Los miércoles empezaron años antes, cuando Ella todavía no aparecía. Había otras caras: menos Samurais y otros locos. Entonces las preguntas eran más fáciles de contestar: ¿En qué país vivirías?, ¿Si pudieras volver a nacer en qué época lo harías? Todos contestabamos y nos encantabamos con el otro mientras buscábamos en nuestra cabeza la respuesta adecuada para describirnos. Quizá la evolución haya hecho bien su trabajo, el perverso oficio de preservar nuestra especie. Quizá por eso Ella se mató, porque abajo de las respuestas encontró algo que no le gustaba, que no le satisfacía para esta vida y este momento. Trabajé en el patio por la mañana y era miércoles. En unas horas el patio estaría lleno de Ronins dipsómanos y Onna-bugeishas con sus filtros largos en los que fumaban la mota como si fueran vedettes. No se cuantos somos, ni planeo contarlos. Me resulta más cómodo pensar que son los que existen y que por eso pertenecen aquí. O por lo menos eso pensaba antes de que Ella comenzara con la idea de viajar a la nieve. Se fue en una pregunta y ya no regresó. Quiero decir que su cuerpo se quedó conmigo un tiempo, pero su mente se fue con la idea. No recuerdo quién fue el primero en contestar pero recuerdo que fue el día del pez dorado. Ese día apareció un pez dorado volando sobre nosotros, dando vueltas en el humo, bailando con nuestras preguntas. Una carpa naranja, de las que domesticaron los chinos hace miles de años. Se deslizaba por las líneas grises y bajaba en espiral siguiendo el camino de las volutas, tan sólo para volver a ascender y comenzar un nuevo recorrido. No, no es falso. Hay por lo menos una decena de Samurais para probarlo. Lo vimos durante horas perderse en la densa nata que se formaba sobre nuestras cabezas. Lo cuestionamos y nos cuestionamos a nosotros mismos hasta que por fin, lo escuchamos: Si yo les diera una pipa mágica que les otorgará un poder ¿Qué poder elegirían?

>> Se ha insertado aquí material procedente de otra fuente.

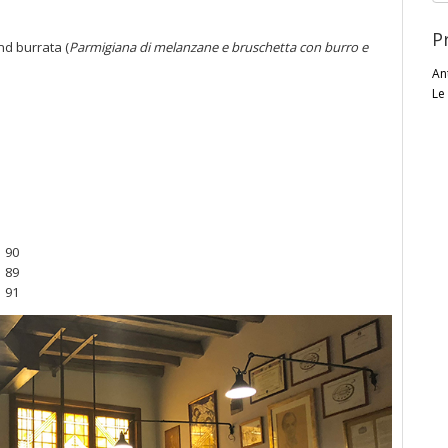
P
nd burrata (
Parmigiana di melanzane e bruschetta con burro e
An
Le
90
o
89
91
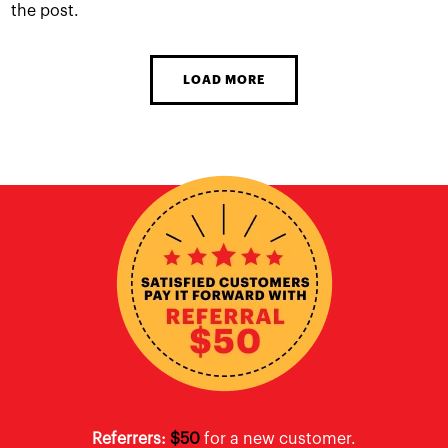
the post.
LOAD MORE
Referrers:
$50
for a new customer.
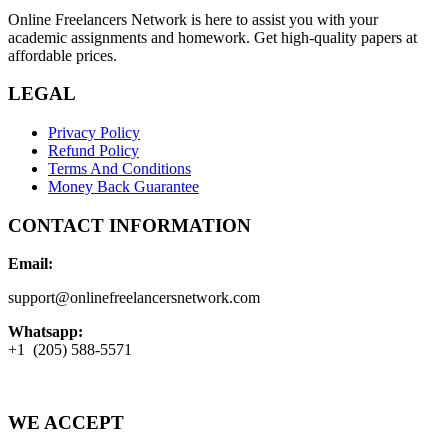
Online Freelancers Network is here to assist you with your
academic assignments and homework. Get high-quality papers at
affordable prices.
LEGAL
Privacy Policy
Refund Policy
Terms And Conditions
Money Back Guarantee
CONTACT INFORMATION
Email:
support@onlinefreelancersnetwork.com
Whatsapp:
+1 (205) 588-5571
WE ACCEPT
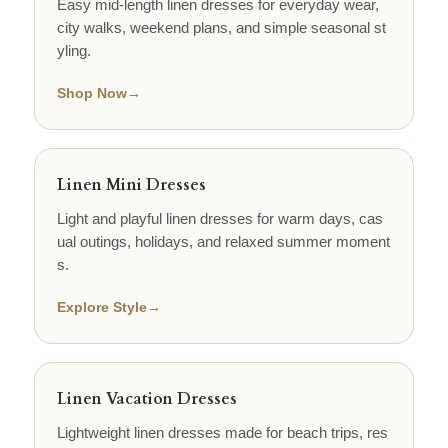
Easy mid-length linen dresses for everyday wear,
city walks, weekend plans, and simple seasonal st
yling.
Shop Now
→
Linen Mini Dresses
Light and playful linen dresses for warm days, cas
ual outings, holidays, and relaxed summer moment
s.
Explore Style
→
Linen Vacation Dresses
Lightweight linen dresses made for beach trips, res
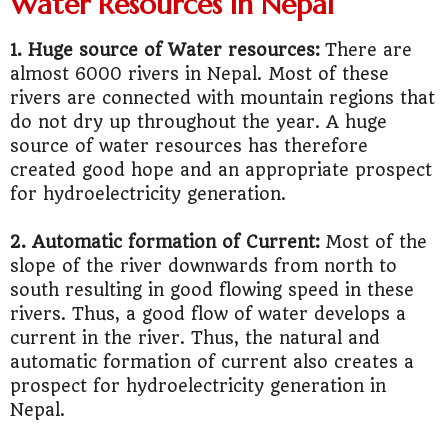
Water Resources in Nepal
1. Huge source of Water resources:
There are
almost 6000 rivers in Nepal. Most of these
rivers are connected with mountain regions that
do not dry up throughout the year. A huge
source of water resources has therefore
created good hope and an appropriate prospect
for hydroelectricity generation.
2. Automatic formation of Current:
Most of the
slope of the river downwards from north to
south resulting in good flowing speed in these
rivers. Thus, a good flow of water develops a
current in the river. Thus, the natural and
automatic formation of current also creates a
prospect for hydroelectricity generation in
Nepal.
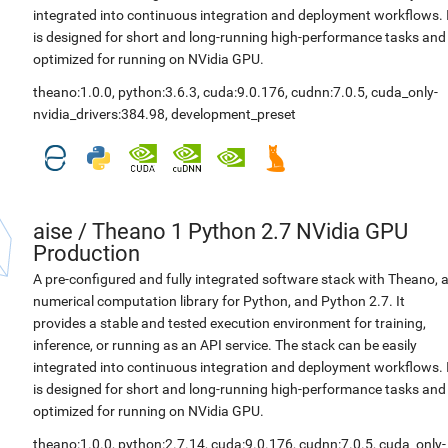
integrated into continuous integration and deployment workflows. 
is designed for short and long-running high-performance tasks and
optimized for running on NVidia GPU.
theano:1.0.0
,
python:3.6.3
,
cuda:9.0.176
,
cudnn:7.0.5
,
cuda_only-
nvidia_drivers:384.98
,
development_preset
aise
/
Theano 1 Python 2.7 NVidia GPU
Production
A pre-configured and fully integrated software stack with Theano, 
numerical computation library for Python, and Python 2.7. It
provides a stable and tested execution environment for training,
inference, or running as an API service. The stack can be easily
integrated into continuous integration and deployment workflows. 
is designed for short and long-running high-performance tasks and
optimized for running on NVidia GPU.
theano:1.0.0
,
python:2.7.14
,
cuda:9.0.176
,
cudnn:7.0.5
,
cuda_only-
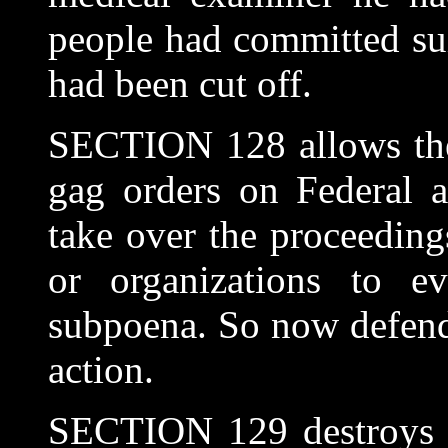
people had committed su
had been cut off.
SECTION 128 allows the
gag orders on Federal a
take over the proceedings
or organizations to e
subpoena. So now defendi
action.
SECTION 129 destroys a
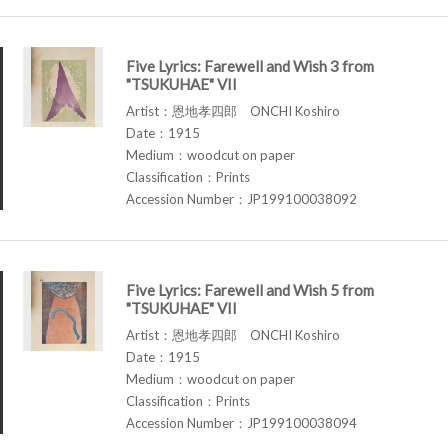
Five Lyrics: Farewell and Wish 3 from
"TSUKUHAE" VII
Artist：恩地孝四郎 ONCHI Koshiro
Date：1915
Medium：woodcut on paper
Classification：Prints
Accession Number：JP199100038092
Five Lyrics: Farewell and Wish 5 from
"TSUKUHAE" VII
Artist：恩地孝四郎 ONCHI Koshiro
Date：1915
Medium：woodcut on paper
Classification：Prints
Accession Number：JP199100038094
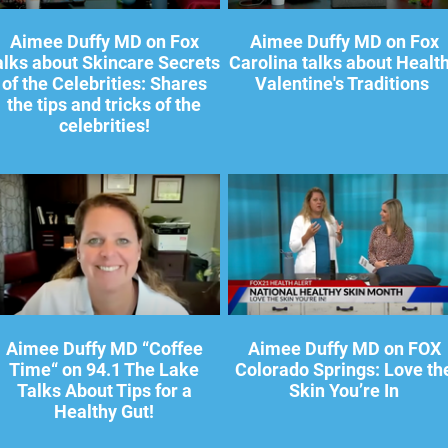
Aimee Duffy MD on Fox
Aimee Duffy MD on Fox
alks about Skincare Secrets
Carolina talks about Healt
of the Celebrities: Shares
Valentine's Traditions
the tips and tricks of the
celebrities!
Aimee Duffy MD “Coffee
Aimee Duffy MD on FOX
Time“ on 94.1 The Lake
Colorado Springs: Love th
Talks About Tips for a
Skin You’re In
Healthy Gut!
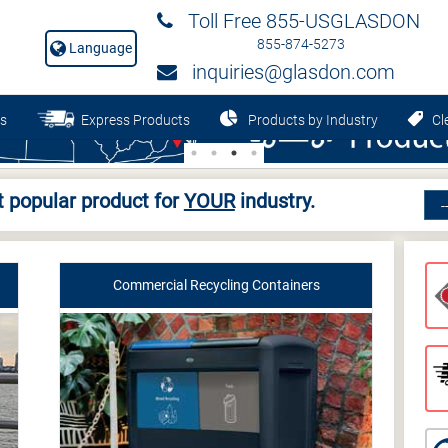
Toll Free 855-USGLASDON
855-874-5273
Language
inquiries@glasdon.com
s
Express Products
Products by Industry
Cle
 popular product for
YOUR
industry.
Commercial Recycling Containers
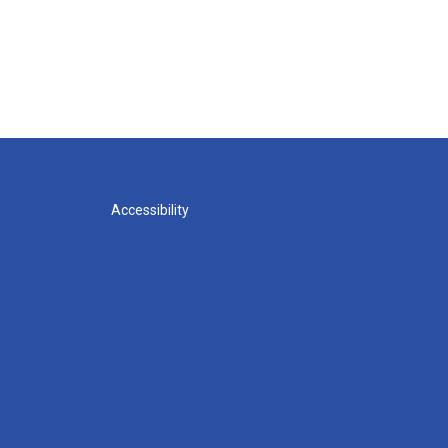
Accessibility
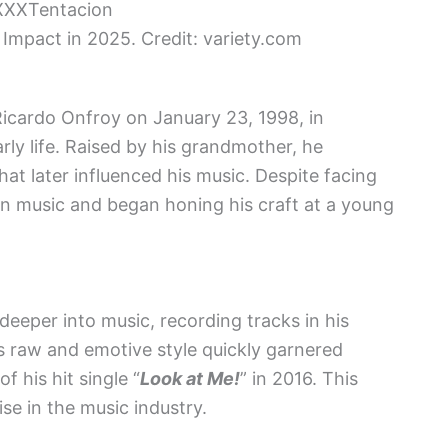
 Impact in 2025. Credit: variety.com
icardo Onfroy on January 23, 1998, in
arly life. Raised by his grandmother, he
at later influenced his music. Despite facing
in music and began honing his craft at a young
deeper into music, recording tracks in his
s raw and emotive style quickly garnered
f his hit single “
Look at Me!
” in 2016. This
se in the music industry.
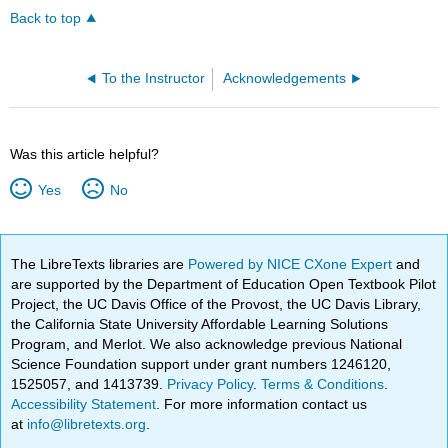
Back to top
To the Instructor
Acknowledgements
Was this article helpful?
Yes
No
The LibreTexts libraries are
Powered by NICE CXone Expert
and
are supported by the Department of Education Open Textbook Pilot
Project, the UC Davis Office of the Provost, the UC Davis Library,
the California State University Affordable Learning Solutions
Program, and Merlot. We also acknowledge previous National
Science Foundation support under grant numbers 1246120,
1525057, and 1413739.
Privacy Policy
.
Terms & Conditions
.
Accessibility Statement
. For more information contact us
at
info@libretexts.org
.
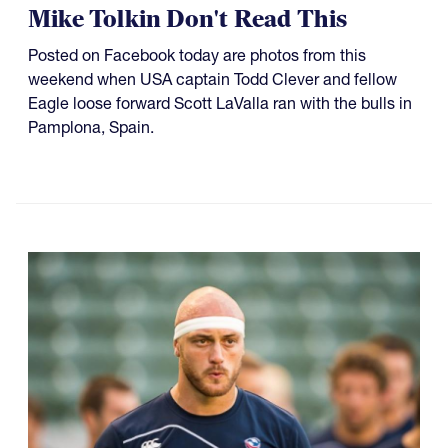
Mike Tolkin Don't Read This
Posted on Facebook today are photos from this
weekend when USA captain Todd Clever and fellow
Eagle loose forward Scott LaValla ran with the bulls in
Pamplona, Spain.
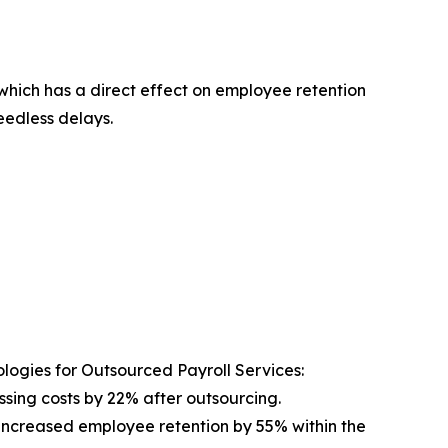
which has a direct effect on employee retention
edless delays.
logies for Outsourced Payroll Services:
sing costs by 22% after outsourcing.
increased employee retention by 55% within the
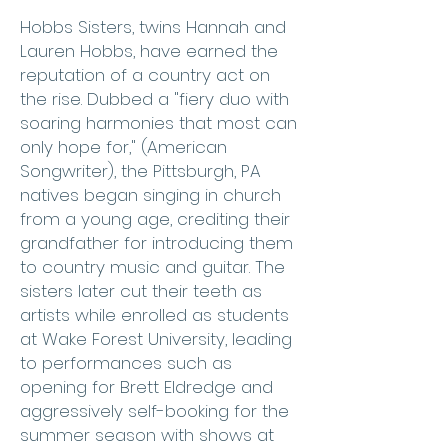
Hobbs Sisters, twins Hannah and
Lauren Hobbs, have earned the
reputation of a country act on
the rise. Dubbed a "fiery duo with
soaring harmonies that most can
only hope for," (American
Songwriter), the Pittsburgh, PA
natives began singing in church
from a young age, crediting their
grandfather for introducing them
to country music and guitar. The
sisters later cut their teeth as
artists while enrolled as students
at Wake Forest University, leading
to performances such as
opening for Brett Eldredge and
aggressively self-booking for the
summer season with shows at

El silencio que duró unos minutos, delataba una reflexión profunda. Entre katanas vivas y azucenas envenenadas una respuesta pasó de largo: pediría teletransportarme a la nieve donde cometería seppuku. Llevaba meses leyendo haikus y poemas de muerte. Antes de partir al ártico dejó, escrito sobre una servilleta, el regalo que todo Samurai espera:
El primer viento le pone chinita la piel al patio
el último viento mide la muerte sobre dos velas.